Abstract
Frontal fibrosing alopecia (FFA) is a scarring alopecia, now an accepted subset variant of lichen planopilaris (LPP). Its occurrence in males is rare, with only nine cases reported to date. We describe a case of FFA in a male in association with lupus erythematosus. Multiple biopsies from the scalp, eyebrow and arm showed features consistent with LPP, in keeping with the clinical presentation of FFA. Direct immunofluorescence studies showed a positive lupus band test. Further serological investigation confirmed the presence of antinuclear, anticardiolipin and lupus anticoagulant antibodies. Whilst the findings of lupus erythematosus may be coincidental or a forme fruste of the disease occurring in association with FFA, it is feasible that lupus and LPP may occur as an overlap syndrome. This case underscores the importance of multiple biopsies and the role of direct immunofluorescence in disclosing more than one pathology in the follow-up of patients with scarring alopecia.
Keywords: Frontal fibrosing alopecia, immunofluorescence, lupus erythematosus, males, scarring alopecia
INTRODUCTION
Kossard first described frontal fibrosing alopecia (FFA) as a scarring alopecia predominantly affecting postmenopausal women.[1] Subsequently, it was reported to occur in pre-menopausal women.[2]
Clinically, it presents as a symmetrical band of frontotemporal and/or frontoparietal hairline recession, slowly progressive in nature.[1,2] While scalp alopecia predominates, concomitant loss of hair from the eyebrows and peripheral body sites has been reported.[1,3] Histopathologically, FFA is an accepted variant of lichen planopilaris (LPP). The occurrence of FFA is rare in men.[4,5,6,7,8,9] We describe a male patient with FFA who developed overlap features of lupus.
CASE REPORT
A 46-year-old Caucasian male first presented with a 3 months' history of eyebrow thinning and itching. Past medical history included seborrhoeic dermatitis and rosacea. Examination showed erythematous eyebrows associated with pre-auricular and supra-auricular hair loss, deemed clinically to be non-scarring. One year later, photosensitivity at hair loss sites was noted. A left temple biopsy was consistent with scarring alopecia; direct immunofluorescence study was negative. Two years later, he developed further hair loss of scalp, eyebrows, beard, temples, [Figure 1a] and forearms [Figure 2a], and six years later complete loss of sideburns [Figure 1e].

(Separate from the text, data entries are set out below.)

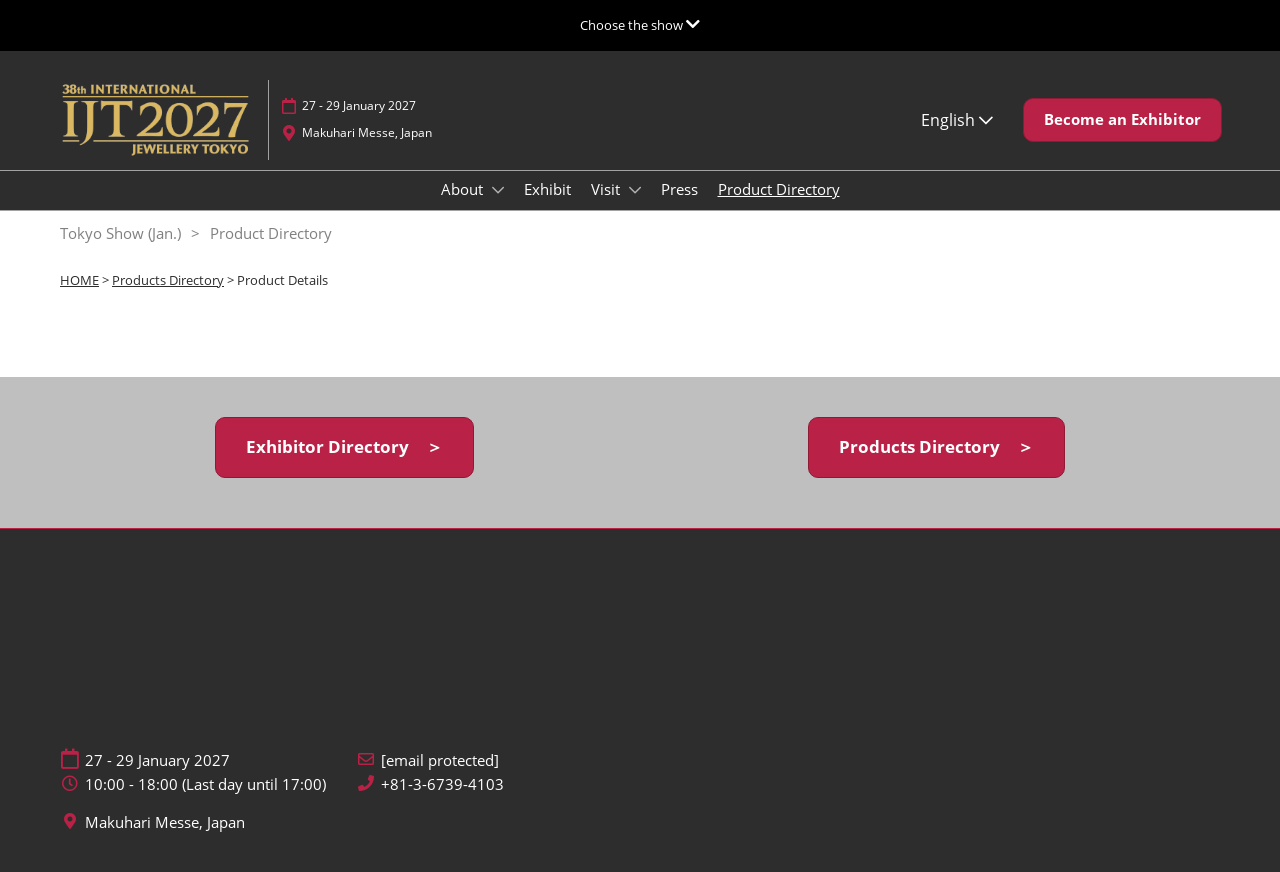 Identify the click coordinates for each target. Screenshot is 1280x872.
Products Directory (168, 280)
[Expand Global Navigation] (640, 25)
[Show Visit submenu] (635, 190)
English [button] (957, 120)
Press (679, 189)
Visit (607, 189)
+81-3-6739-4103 (442, 784)
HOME (79, 280)
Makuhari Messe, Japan (367, 132)
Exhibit (547, 189)
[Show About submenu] (498, 190)
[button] (1122, 120)
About (464, 189)
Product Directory (779, 189) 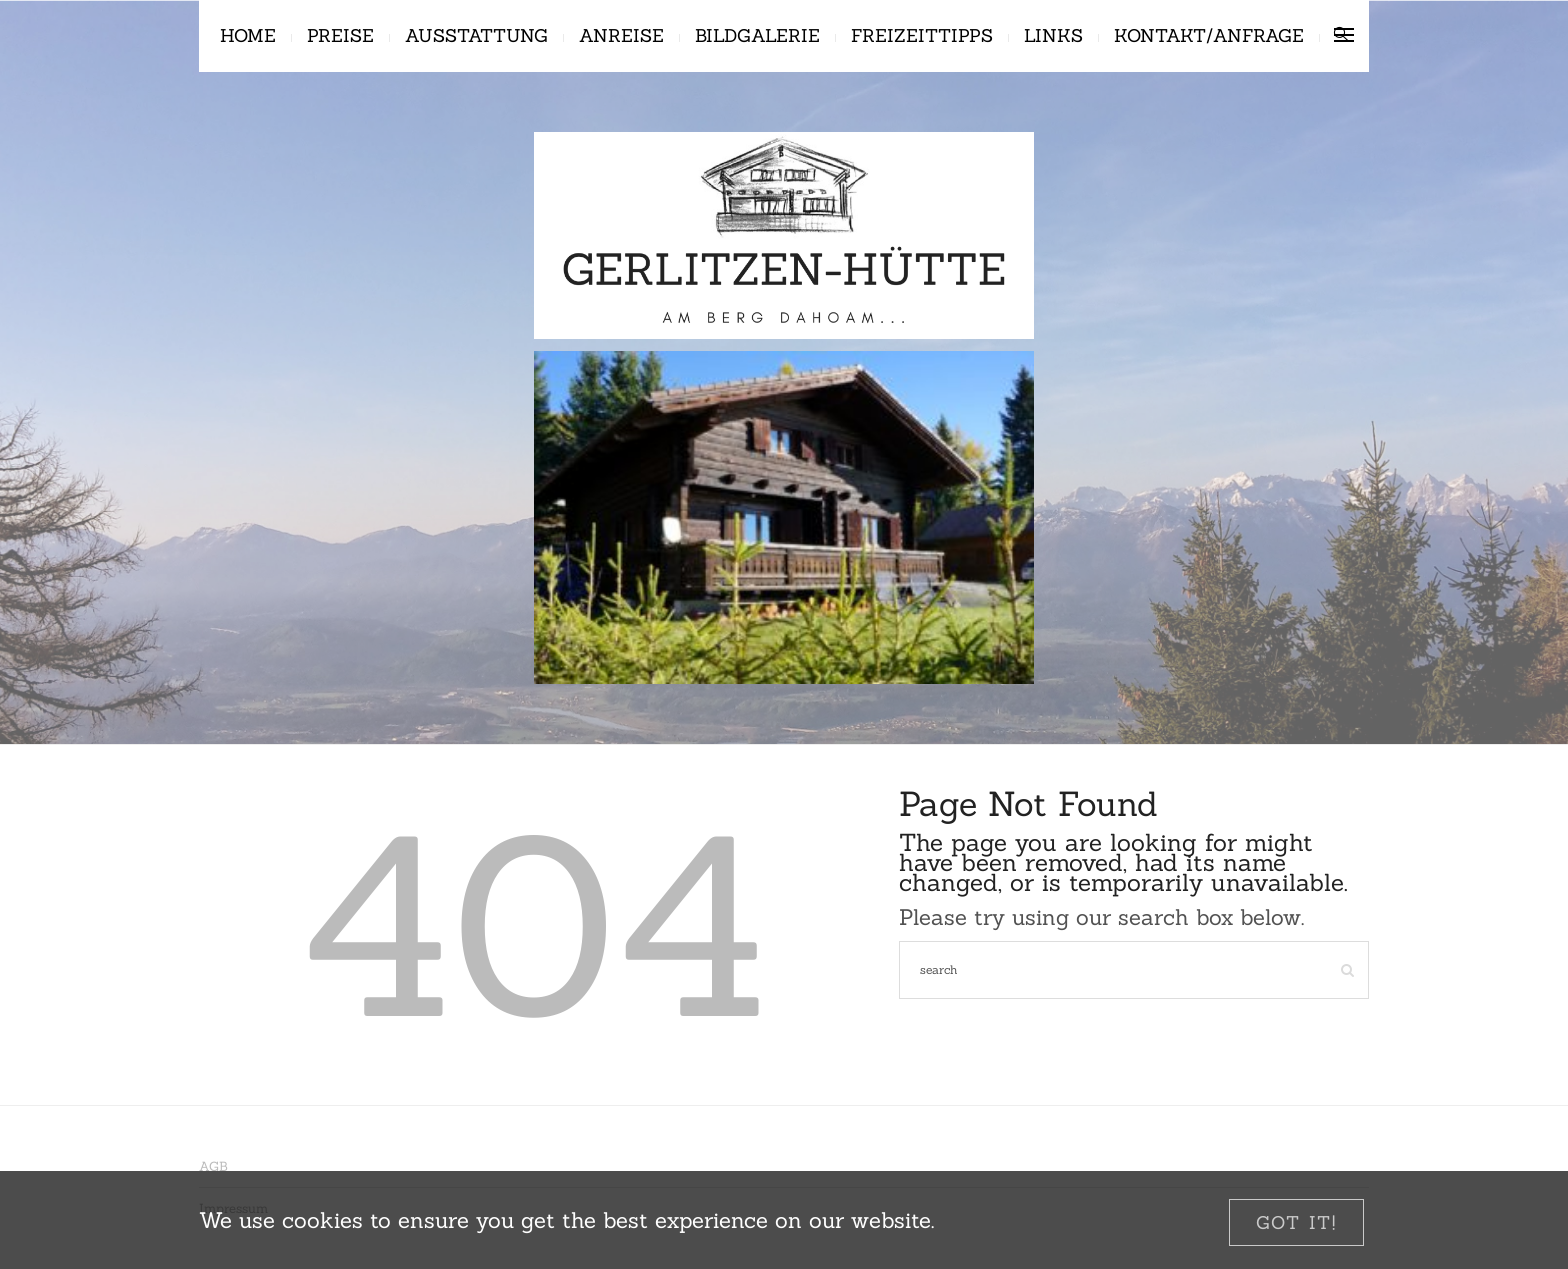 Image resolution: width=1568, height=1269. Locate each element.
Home (248, 35)
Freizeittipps (922, 35)
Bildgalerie (757, 35)
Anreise (621, 35)
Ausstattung (476, 35)
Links (1053, 35)
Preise (340, 35)
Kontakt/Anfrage (1209, 35)
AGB (213, 1166)
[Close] (1296, 1222) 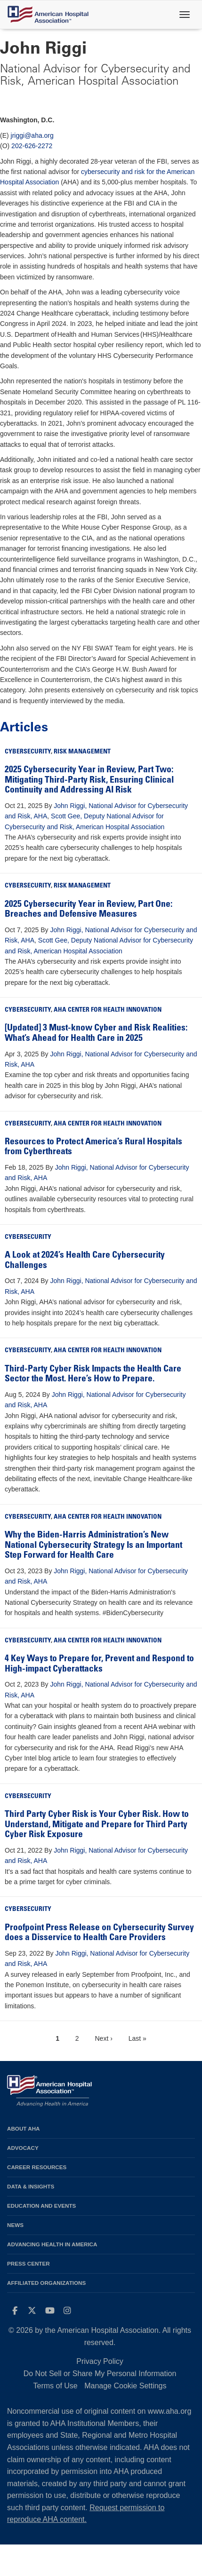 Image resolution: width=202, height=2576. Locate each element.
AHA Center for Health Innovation (108, 1010)
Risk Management (82, 752)
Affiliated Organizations (46, 2283)
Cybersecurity (28, 752)
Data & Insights (30, 2186)
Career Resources (36, 2167)
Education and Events (41, 2206)
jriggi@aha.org (32, 135)
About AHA (23, 2128)
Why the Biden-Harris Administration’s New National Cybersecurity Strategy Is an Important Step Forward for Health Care (93, 1545)
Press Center (28, 2263)
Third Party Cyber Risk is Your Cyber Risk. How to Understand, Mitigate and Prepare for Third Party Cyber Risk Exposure (97, 1824)
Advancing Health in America (52, 2244)
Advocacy (23, 2148)
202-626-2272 (31, 146)
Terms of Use (55, 2386)
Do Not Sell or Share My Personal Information (100, 2374)
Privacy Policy (99, 2361)
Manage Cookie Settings (125, 2386)
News (15, 2225)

Biopsies from the scalp, eyebrow and arm showed follicular dropout and residual hair follicles with a perifollicular moderately dense lymphoid cell infiltrate with perifollicular fibrosis; consistent with LPP [Figures 1b, 2b and 2c] and in keeping with the clinical presentation of FFA. Periodic acid-Schiff stain of the scalp and eyebrow biopsies showed focal areas of basement membrane zone thickening [Figure 1c]; direct immunofluorescence demonstrated a bright, granular-linear deposition of immunoglobulins IgM, IgG, IgA and fibrin along the basement membrane zone, consistent with a positive lupus band test [Figure 1d]. Serological testing confirmed the presence of antinuclear, anticardiolipin, as well as lupus anticoagulant antibodies; however, he was free of systemic symptoms.
DISCUSSION
Table 1 lists reports of FFA in men. Ramaswamy et al.[7] described sideburn loss as a feature of FFA, as in our patient. Chen et al. reported a male with associated generalized hair loss, thus reinforcing the concept of expansion of FFA to peripheral body sites.[8] Although our findings of lupus erythematosus may be coincidental or represent a forme fruste of the disease, it is feasible that lupus and LPP may overlap, in a similar fashion to a previously described lupus and lichen planus overlap syndrome.[10]
Table 1.
Gaffney et al.[11] in their study reported the occurrence of FFA with discoid lupus erythematosus in a 69-year-old Caucasian woman. In contrast to our case, the reported patient was female, had a known background history of lupus, and distribution of the scalp hair loss sites did not overlap. Although LPP and lupus may share similar histopathological findings, direct immunofluorescence was helpful in our case for detecting the presence of lupus overlap.
Whilst this is the ninth case of biopsy-proven FFA in a man, it is unique, as, to our knowledge, it is the first description of FFA with coexisting lupus in the male population.
Footnotes
Source of Support: Nil
Conflict of Interest: None declared.